* [Brief]: In the data below, find each line carrying the string "Forgot" and copy it out.

(Stored dataset items)
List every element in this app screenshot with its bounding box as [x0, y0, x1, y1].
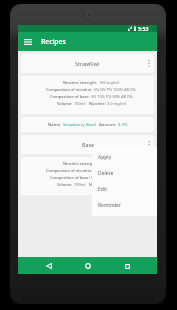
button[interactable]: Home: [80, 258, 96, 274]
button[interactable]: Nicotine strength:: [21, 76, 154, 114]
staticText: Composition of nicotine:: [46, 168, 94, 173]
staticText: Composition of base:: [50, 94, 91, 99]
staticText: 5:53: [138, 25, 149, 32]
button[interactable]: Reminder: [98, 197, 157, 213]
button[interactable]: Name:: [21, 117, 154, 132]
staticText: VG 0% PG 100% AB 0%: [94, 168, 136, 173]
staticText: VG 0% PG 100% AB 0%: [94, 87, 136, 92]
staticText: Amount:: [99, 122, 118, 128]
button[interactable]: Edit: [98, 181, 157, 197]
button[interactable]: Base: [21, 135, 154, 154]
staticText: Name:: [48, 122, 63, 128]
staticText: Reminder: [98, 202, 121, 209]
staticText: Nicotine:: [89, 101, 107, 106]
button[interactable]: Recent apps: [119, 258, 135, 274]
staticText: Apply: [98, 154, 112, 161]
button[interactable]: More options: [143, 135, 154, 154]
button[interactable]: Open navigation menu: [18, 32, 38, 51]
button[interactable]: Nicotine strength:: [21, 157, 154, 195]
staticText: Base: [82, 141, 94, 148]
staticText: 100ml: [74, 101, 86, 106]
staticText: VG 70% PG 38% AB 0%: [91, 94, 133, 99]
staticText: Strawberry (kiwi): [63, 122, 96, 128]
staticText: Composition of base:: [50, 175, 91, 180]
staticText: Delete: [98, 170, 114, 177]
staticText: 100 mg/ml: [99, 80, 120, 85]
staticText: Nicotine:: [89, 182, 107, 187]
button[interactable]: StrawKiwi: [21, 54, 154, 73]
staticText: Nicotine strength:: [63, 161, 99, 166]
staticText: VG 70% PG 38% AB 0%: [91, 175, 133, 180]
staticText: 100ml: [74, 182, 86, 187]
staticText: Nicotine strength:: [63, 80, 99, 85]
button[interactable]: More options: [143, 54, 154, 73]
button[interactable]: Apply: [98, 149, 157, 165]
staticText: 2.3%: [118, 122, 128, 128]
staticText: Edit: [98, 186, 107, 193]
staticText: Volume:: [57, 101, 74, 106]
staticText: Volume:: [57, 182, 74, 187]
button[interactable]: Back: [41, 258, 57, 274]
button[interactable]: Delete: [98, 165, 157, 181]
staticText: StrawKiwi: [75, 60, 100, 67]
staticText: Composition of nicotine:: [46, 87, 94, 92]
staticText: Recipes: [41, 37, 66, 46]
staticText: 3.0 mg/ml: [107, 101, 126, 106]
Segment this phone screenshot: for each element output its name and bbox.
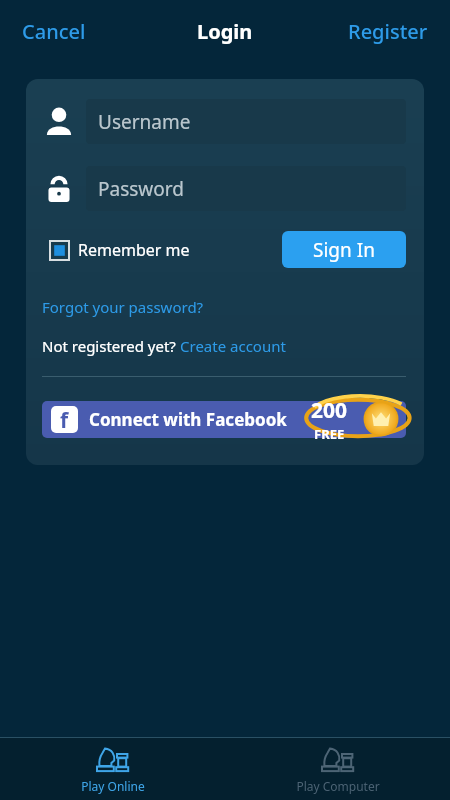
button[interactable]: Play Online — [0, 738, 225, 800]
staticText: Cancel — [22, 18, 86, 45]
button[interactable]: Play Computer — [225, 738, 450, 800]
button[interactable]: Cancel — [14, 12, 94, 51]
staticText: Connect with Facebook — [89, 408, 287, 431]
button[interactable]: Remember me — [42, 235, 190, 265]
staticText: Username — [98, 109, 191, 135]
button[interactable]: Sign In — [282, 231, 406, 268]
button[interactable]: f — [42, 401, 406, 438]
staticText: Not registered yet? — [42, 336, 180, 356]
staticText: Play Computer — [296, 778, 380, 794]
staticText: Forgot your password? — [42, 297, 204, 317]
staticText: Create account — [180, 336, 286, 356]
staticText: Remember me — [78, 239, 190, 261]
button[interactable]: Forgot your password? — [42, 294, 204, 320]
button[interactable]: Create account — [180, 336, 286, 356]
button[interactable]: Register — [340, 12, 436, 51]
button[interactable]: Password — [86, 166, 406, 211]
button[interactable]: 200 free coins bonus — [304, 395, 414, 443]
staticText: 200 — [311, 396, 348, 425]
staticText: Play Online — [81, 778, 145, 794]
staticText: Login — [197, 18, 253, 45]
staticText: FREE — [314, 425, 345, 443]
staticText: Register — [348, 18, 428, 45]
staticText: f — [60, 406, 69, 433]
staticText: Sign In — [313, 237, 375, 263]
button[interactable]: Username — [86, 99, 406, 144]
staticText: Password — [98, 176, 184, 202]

* [Exercise solution]:
staticText: Forgot your password? — [42, 297, 204, 317]
button[interactable]: Forgot your password? — [42, 294, 204, 320]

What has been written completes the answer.